I'm quite proud of the fact that despite many years away from formal maths education or professional work, I was still able to do this integral myself and (up to some rearranging) I got the same answer as Symbolab

$$ \text{Var}(X) = \frac{2S}{\pi} \left( x_p - \arctan x_p \right) $$

The standard deviation is then the square-root of the variance

$$ \sigma = \sqrt{\frac{2S}{\pi} \left( x_p - \arctan x_p \right)} $$

The fourth moment of a truncated-Cauchy is

$$ \mu_4 = \frac{2S}{\pi} \left[ \frac{x_p^3}{3} - x_p + \arctan x_p \right] $$

From the above we may calculated the expected variance of the sample variance from the following

$$ \langle \text{Var}(s^2) \rangle = \frac{1}{N} \left( \mu_4 - \frac{N - 3}{N - 1} \mu_2^2 \right) $$

Oh!

$$ \mu_n = \frac{2S}{N} \left[ \sum_{i=0}^{n} \right] $$ $$ \text{for } n > 0 $$

---

Oh Dear

To test the above equation for the variance, I wrote this C# code:

https://dotnetfiddle.net/57g4yU

The sample variance consistently differs from the equation above. I've really tried to spot any mistakes in either the equation or the code, but I haven't been able to find anything.

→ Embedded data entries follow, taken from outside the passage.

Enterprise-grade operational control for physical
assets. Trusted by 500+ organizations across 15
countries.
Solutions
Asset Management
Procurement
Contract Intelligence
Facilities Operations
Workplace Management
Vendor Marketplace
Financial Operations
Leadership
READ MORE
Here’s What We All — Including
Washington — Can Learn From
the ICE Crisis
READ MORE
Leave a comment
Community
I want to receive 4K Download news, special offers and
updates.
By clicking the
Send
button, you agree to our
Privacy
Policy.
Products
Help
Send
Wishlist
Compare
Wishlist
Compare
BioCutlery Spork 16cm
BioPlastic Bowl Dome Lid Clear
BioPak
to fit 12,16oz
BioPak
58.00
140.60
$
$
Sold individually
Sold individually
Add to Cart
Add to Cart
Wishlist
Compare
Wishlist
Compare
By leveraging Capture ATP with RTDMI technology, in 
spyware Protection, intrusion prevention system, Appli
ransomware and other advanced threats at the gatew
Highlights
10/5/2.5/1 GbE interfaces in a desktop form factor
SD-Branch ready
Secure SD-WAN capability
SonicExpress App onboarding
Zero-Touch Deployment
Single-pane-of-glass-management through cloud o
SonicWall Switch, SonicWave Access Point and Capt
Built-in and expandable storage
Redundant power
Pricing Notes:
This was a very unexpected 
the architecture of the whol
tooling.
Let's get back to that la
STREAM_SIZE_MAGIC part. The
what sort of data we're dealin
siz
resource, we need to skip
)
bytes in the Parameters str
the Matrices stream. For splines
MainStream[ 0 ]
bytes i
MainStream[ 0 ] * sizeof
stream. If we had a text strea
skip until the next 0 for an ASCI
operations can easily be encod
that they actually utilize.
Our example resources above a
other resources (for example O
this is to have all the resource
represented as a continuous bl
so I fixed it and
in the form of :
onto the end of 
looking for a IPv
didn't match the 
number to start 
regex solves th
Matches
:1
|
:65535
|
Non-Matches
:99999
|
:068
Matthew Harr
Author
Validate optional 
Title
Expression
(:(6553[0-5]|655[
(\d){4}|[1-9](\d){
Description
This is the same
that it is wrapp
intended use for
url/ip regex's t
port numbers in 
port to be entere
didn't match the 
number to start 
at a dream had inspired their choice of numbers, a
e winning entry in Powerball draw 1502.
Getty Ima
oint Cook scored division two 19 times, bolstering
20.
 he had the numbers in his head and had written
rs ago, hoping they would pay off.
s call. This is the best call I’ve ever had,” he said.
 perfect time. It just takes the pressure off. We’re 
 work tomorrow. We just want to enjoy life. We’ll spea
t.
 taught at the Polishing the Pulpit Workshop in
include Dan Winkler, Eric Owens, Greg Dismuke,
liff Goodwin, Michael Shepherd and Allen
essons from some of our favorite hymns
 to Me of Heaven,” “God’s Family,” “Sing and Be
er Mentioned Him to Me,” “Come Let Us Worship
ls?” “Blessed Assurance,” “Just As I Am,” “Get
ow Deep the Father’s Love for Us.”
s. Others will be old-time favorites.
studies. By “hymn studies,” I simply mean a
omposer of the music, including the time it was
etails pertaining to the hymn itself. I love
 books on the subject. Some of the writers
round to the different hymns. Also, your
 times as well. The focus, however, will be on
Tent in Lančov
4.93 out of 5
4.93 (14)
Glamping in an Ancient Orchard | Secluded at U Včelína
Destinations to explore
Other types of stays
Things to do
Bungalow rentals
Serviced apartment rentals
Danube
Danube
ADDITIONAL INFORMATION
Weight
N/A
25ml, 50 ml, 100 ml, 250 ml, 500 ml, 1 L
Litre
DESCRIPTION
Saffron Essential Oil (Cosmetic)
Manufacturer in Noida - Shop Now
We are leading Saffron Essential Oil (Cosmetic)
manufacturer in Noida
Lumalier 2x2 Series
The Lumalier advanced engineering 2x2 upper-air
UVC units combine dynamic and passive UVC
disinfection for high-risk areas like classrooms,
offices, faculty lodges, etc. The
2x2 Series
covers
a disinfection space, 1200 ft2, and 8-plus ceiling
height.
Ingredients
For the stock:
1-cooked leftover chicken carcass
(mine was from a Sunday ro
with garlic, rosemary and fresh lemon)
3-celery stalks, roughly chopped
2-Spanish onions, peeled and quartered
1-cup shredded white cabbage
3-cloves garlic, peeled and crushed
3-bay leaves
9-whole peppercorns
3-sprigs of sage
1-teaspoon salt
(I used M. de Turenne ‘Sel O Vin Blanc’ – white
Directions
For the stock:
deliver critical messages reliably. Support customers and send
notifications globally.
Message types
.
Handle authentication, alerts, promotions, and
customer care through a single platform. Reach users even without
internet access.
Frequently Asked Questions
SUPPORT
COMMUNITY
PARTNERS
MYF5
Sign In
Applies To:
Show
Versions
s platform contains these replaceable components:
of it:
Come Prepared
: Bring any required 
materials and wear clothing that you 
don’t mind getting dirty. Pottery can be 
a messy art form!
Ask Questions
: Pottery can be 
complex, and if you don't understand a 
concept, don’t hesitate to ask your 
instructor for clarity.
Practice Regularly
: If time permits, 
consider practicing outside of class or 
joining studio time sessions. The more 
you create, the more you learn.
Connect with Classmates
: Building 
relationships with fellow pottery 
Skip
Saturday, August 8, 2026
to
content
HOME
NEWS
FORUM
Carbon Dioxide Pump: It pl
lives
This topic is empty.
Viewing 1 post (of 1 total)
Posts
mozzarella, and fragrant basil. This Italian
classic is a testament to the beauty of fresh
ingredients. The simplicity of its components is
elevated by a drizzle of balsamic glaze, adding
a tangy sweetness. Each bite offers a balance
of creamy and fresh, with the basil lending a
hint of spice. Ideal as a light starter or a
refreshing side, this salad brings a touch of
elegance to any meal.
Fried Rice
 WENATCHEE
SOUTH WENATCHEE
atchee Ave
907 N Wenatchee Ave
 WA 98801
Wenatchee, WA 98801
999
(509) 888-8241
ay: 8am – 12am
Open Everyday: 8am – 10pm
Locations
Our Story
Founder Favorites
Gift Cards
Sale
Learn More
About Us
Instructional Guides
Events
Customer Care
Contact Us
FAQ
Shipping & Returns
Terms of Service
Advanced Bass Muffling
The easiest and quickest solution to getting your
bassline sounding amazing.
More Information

At the very least, if the above code is an accurate simulation of the truncated-Cauchy distribution, then we can use it to play around with values for $p$ and $n$. We can rerun the code and watch the sample mean to get a feel for how wildly it jumps around the population mean of zero for different degrees of truncation. We can also look directly at what kind of sample variance values we get.

Having done this, I don't feel I should spend any more time trying to work it out. My instinct is that the truncated Cauchy won't be practical as an interesting game design element, but the idea does still feel worth exploring to completion. I'm sorry to leave it here, but I thought I'd share as much progress as I have on this topic.